What to produce
For the material that follows, return exactly the lines from the one with "город, поддерживает мест" through the one with "Что делать (ошибки и проблемы)", both ends included.

Input records
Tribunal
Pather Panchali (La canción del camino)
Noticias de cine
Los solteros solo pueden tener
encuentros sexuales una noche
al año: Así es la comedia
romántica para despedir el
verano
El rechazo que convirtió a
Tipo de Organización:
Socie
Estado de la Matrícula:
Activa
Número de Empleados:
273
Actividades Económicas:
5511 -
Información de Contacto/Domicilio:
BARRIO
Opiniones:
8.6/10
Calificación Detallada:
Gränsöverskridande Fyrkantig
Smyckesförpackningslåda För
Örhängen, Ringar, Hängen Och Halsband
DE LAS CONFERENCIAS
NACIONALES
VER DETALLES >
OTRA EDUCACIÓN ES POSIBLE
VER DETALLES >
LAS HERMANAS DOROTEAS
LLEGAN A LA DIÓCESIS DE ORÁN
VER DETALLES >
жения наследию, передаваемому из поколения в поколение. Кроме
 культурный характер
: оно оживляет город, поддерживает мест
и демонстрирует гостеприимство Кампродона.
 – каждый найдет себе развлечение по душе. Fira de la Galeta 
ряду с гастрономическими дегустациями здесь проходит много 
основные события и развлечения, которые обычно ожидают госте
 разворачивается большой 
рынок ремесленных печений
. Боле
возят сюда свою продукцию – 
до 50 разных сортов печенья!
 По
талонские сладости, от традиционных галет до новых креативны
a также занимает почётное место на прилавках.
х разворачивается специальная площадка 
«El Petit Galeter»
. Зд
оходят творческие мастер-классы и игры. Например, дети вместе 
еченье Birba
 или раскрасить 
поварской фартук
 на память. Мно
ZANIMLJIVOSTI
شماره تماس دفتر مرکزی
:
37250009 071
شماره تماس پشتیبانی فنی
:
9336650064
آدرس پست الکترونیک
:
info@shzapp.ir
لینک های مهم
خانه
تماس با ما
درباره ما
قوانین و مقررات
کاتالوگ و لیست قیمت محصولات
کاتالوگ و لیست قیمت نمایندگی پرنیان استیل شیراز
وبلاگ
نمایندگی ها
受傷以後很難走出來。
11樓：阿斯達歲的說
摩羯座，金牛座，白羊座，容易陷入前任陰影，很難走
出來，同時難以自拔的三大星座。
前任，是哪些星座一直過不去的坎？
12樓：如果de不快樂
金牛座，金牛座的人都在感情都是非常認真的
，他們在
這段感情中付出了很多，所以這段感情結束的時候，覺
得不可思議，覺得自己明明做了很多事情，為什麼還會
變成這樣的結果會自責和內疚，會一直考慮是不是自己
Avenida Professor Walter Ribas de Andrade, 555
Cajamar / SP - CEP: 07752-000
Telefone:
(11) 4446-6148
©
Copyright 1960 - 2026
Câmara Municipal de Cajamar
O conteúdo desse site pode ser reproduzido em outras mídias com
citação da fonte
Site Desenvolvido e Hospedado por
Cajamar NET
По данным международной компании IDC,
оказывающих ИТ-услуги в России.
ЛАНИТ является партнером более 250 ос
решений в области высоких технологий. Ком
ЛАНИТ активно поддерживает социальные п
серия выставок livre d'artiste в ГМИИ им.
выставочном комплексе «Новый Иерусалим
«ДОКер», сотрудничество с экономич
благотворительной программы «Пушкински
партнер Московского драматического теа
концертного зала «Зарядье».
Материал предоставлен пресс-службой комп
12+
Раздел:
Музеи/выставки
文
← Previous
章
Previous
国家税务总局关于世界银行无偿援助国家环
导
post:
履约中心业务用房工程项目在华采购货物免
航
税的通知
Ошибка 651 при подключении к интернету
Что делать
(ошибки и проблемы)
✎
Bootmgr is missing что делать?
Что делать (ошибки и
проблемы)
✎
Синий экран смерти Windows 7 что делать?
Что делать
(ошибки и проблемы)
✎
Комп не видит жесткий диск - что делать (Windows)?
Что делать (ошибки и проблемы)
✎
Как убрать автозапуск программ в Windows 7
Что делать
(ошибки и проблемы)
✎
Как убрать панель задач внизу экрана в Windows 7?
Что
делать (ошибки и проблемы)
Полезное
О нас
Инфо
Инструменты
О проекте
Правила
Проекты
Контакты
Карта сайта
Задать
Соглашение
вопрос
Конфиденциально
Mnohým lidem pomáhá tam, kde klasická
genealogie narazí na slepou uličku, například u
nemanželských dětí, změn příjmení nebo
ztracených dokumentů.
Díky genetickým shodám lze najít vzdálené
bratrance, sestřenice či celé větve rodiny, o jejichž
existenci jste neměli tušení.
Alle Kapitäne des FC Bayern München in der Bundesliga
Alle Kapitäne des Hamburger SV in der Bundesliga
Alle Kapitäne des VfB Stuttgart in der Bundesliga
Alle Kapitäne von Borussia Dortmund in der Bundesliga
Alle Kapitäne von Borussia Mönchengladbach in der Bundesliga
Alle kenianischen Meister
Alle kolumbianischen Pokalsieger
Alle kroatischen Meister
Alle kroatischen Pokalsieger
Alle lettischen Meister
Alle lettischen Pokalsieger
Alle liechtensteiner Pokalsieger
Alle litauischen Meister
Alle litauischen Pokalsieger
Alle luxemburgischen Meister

Task solution
: оно оживляет город, поддерживает мест
и демонстрирует гостеприимство Кампродона.
 – каждый найдет себе развлечение по душе. Fira de la Galeta 
ряду с гастрономическими дегустациями здесь проходит много 
основные события и развлечения, которые обычно ожидают госте
 разворачивается большой 
рынок ремесленных печений
. Боле
возят сюда свою продукцию – 
до 50 разных сортов печенья!
 По
талонские сладости, от традиционных галет до новых креативны
a также занимает почётное место на прилавках.
х разворачивается специальная площадка 
«El Petit Galeter»
. Зд
оходят творческие мастер-классы и игры. Например, дети вместе 
еченье Birba
 или раскрасить 
поварской фартук
 на память. Мно
ZANIMLJIVOSTI
شماره تماس دفتر مرکزی
:
37250009 071
شماره تماس پشتیبانی فنی
:
9336650064
آدرس پست الکترونیک
:
info@shzapp.ir
لینک های مهم
خانه
تماس با ما
درباره ما
قوانین و مقررات
کاتالوگ و لیست قیمت محصولات
کاتالوگ و لیست قیمت نمایندگی پرنیان استیل شیراز
وبلاگ
نمایندگی ها
受傷以後很難走出來。
11樓：阿斯達歲的說
摩羯座，金牛座，白羊座，容易陷入前任陰影，很難走
出來，同時難以自拔的三大星座。
前任，是哪些星座一直過不去的坎？
12樓：如果de不快樂
金牛座，金牛座的人都在感情都是非常認真的
，他們在
這段感情中付出了很多，所以這段感情結束的時候，覺
得不可思議，覺得自己明明做了很多事情，為什麼還會
變成這樣的結果會自責和內疚，會一直考慮是不是自己
Avenida Professor Walter Ribas de Andrade, 555
Cajamar / SP - CEP: 07752-000
Telefone:
(11) 4446-6148
©
Copyright 1960 - 2026
Câmara Municipal de Cajamar
O conteúdo desse site pode ser reproduzido em outras mídias com
citação da fonte
Site Desenvolvido e Hospedado por
Cajamar NET
По данным международной компании IDC,
оказывающих ИТ-услуги в России.
ЛАНИТ является партнером более 250 ос
решений в области высоких технологий. Ком
ЛАНИТ активно поддерживает социальные п
серия выставок livre d'artiste в ГМИИ им.
выставочном комплексе «Новый Иерусалим
«ДОКер», сотрудничество с экономич
благотворительной программы «Пушкински
партнер Московского драматического теа
концертного зала «Зарядье».
Материал предоставлен пресс-службой комп
12+
Раздел:
Музеи/выставки
文
← Previous
章
Previous
国家税务总局关于世界银行无偿援助国家环
导
post:
履约中心业务用房工程项目在华采购货物免
航
税的通知
Ошибка 651 при подключении к интернету
Что делать
(ошибки и проблемы)
✎
Bootmgr is missing что делать?
Что делать (ошибки и
проблемы)
✎
Синий экран смерти Windows 7 что делать?
Что делать
(ошибки и проблемы)
✎
Комп не видит жесткий диск - что делать (Windows)?
Что делать (ошибки и проблемы)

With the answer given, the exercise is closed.